If a startup is building a cool interface for a text editor that helps with content generation, what’s stopping Google Docs (that is already experimenting with auto-drafting) and Microsoft word (that is already experimenting with Copilot tools) to copy that? One step further, what’s stopping them from providing a 25% worse product and giving it away for free with an existing product suite (eg. Microsoft Teams taking over Slack’s market share)?
The companies that don’t have a moat could still be successful in their current form, and the nature of what they do makes them attractive acquisition targets, both from a feature add-on and from a talent perspective. However, building a moat would be critical for startups that are interested in turning these early ideas into huge successes.

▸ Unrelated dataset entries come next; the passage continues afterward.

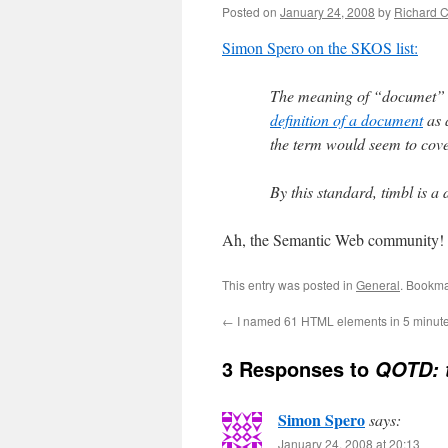
Posted on
January 24, 2008
by
Richard 
Simon Spero on the SKOS list:
The meaning of “documet” i
definition of a document
as 
the term would seem to cove
By this standard, timbl is 
Ah, the Semantic Web community! 
This entry was posted in
General
. Bookma
←
I named 61 HTML elements in 5 minute
3 Responses to
QOTD: t
Simon Spero
says:
January 24, 2008 at 20:13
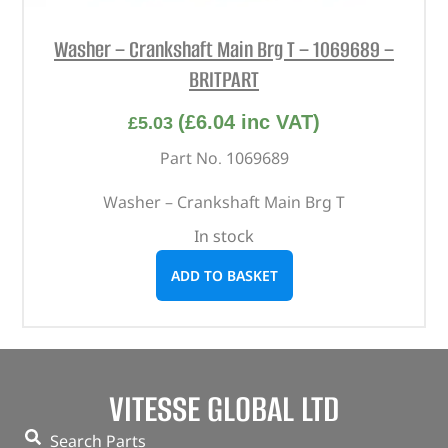
Washer – Crankshaft Main Brg T – 1069689 –
BRITPART
(
£
6.04
inc VAT)
£
5.03
Part No. 1069689
Washer – Crankshaft Main Brg T
In stock
ADD TO BASKET
VITESSE GLOBAL LTD
Search Parts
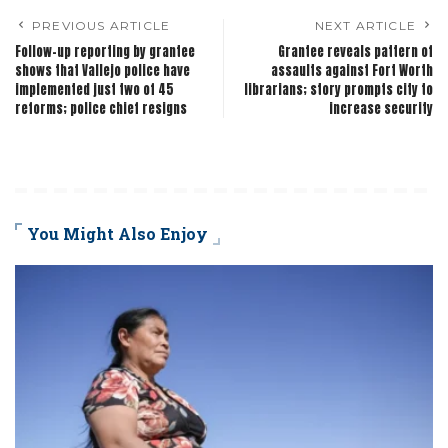
PREVIOUS ARTICLE
NEXT ARTICLE
Follow-up reporting by grantee
Grantee reveals pattern of
shows that Vallejo police have
assaults against Fort Worth
implemented just two of 45
librarians; story prompts city to
reforms; police chief resigns
increase security
You Might Also Enjoy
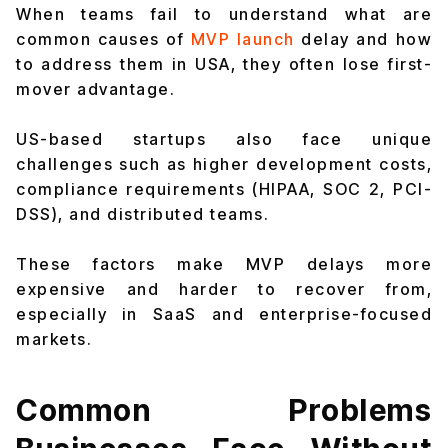
When teams fail to understand what are
common causes of
MVP launch
delay and how
to address them in USA, they often lose first-
mover advantage.
US-based startups also face unique
challenges such as higher development costs,
compliance requirements (HIPAA, SOC 2, PCI-
DSS), and distributed teams.
These factors make MVP delays more
expensive and harder to recover from,
especially in SaaS and enterprise-focused
markets.
Common Problems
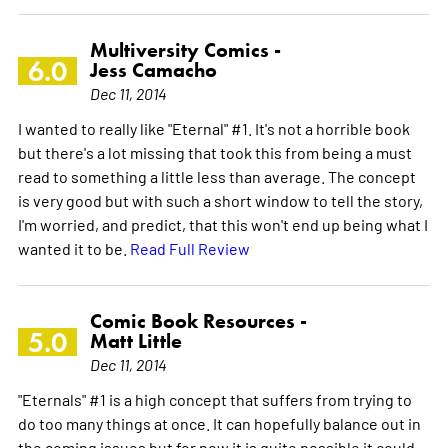
Multiversity Comics -
6.0
Jess Camacho
Dec 11, 2014
I wanted to really like "Eternal" #1. It's not a horrible book
but there's a lot missing that took this from being a must
read to something a little less than average. The concept
is very good but with such a short window to tell the story,
I'm worried, and predict, that this won't end up being what I
wanted it to be.
Read Full Review
Comic Book Resources -
5.0
Matt Little
Dec 11, 2014
"Eternals" #1 is a high concept that suffers from trying to
do too many things at once. It can hopefully balance out in
the coming issues but for now it is quite possible it could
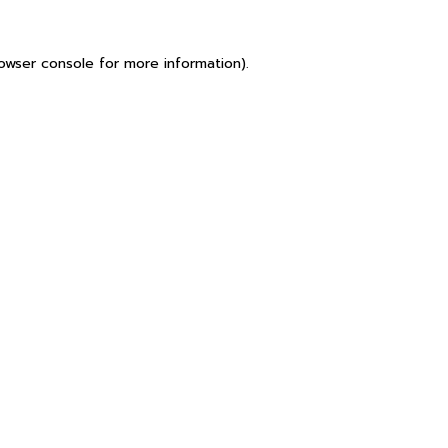
owser console
for more information).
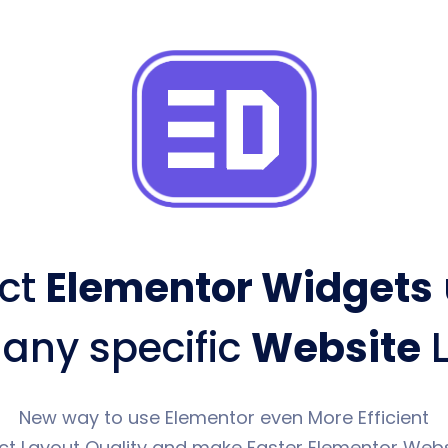
ct
Elementor Widgets
 any specific
Website
L
New way to use Elementor even More Efficient
ct Layout Quality and make Faster Elementor Webs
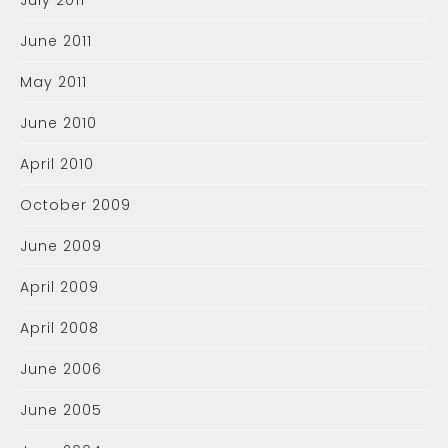
July 2011
June 2011
May 2011
June 2010
April 2010
October 2009
June 2009
April 2009
April 2008
June 2006
June 2005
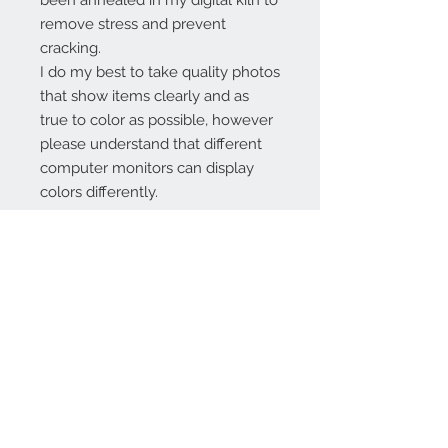
been annealed in my digital kiln to
remove stress and prevent
cracking.
I do my best to take quality photos
that show items clearly and as
true to color as possible, however
please understand that different
computer monitors can display
colors differently.
Contact Us:
angela@genschi.com.
au
PO Box 6074
Hammondville
NSW 2170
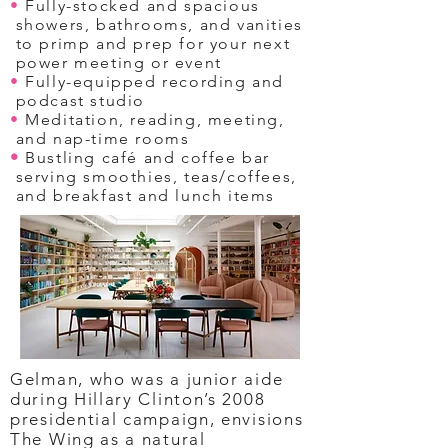
•
Fully-stocked and spacious
showers, bathrooms, and vanities
to primp and prep for your next
power meeting or event
•
Fully-equipped recording and
podcast studio
•
Meditation, reading, meeting,
and nap-time rooms
•
Bustling café and coffee bar
serving smoothies, teas/coffees,
and breakfast and lunch items
Gelman, who was a junior aide
during Hillary Clinton’s 2008
presidential campaign, envisions
The Wing as a natural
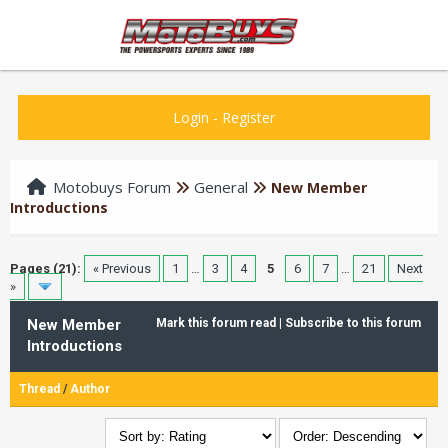
Login
-
Register
Motobuys Forum
General
New Member
Introductions
Pages (21):
« Previous
1
…
3
4
5
6
7
…
21
Next
»
New Member
Mark this forum read
|
Subscribe to this forum
Introductions
Thread
/
Author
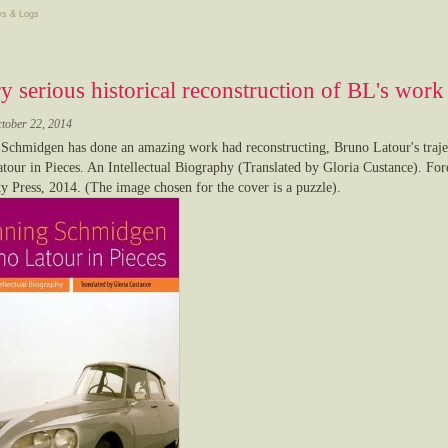
s & Logs
y serious historical reconstruction of BL's work
ctober 22, 2014
Schmidgen has done an amazing work had reconstructing, Bruno Latour's trajec
tour in Pieces. An Intellectual Biography (Translated by Gloria Custance). Fo
ty Press, 2014. (The image chosen for the cover is a puzzle).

One clear approach is building a full product that solves for a problem space and is heavily using AI as part of their feature (vs an AI-only product that’s an add-on on top of an existing problem space).
For example, Pair AI is focused on the problem space of helping creators build more engaging courses in a Tiktok-esque format, with some AI features as part of their offering (like conversational Q&A). KURUKURU is building a 3D engine for creating comics, and has some AI features around creating characters.
Another approach is beefing up the product offering (going from an AI feature to a broader product for the problem space) by leveraging some of the above trends in tandem with each other - data integrations, BYOD models, enabling customizations, combining with other AI technologies.
It’s a rapidly evolving market and we’re ways away from seeing how these startups pan out - it’ll be interesting to see how they shape over the next few years. And good luck to YC’s W23 cohort!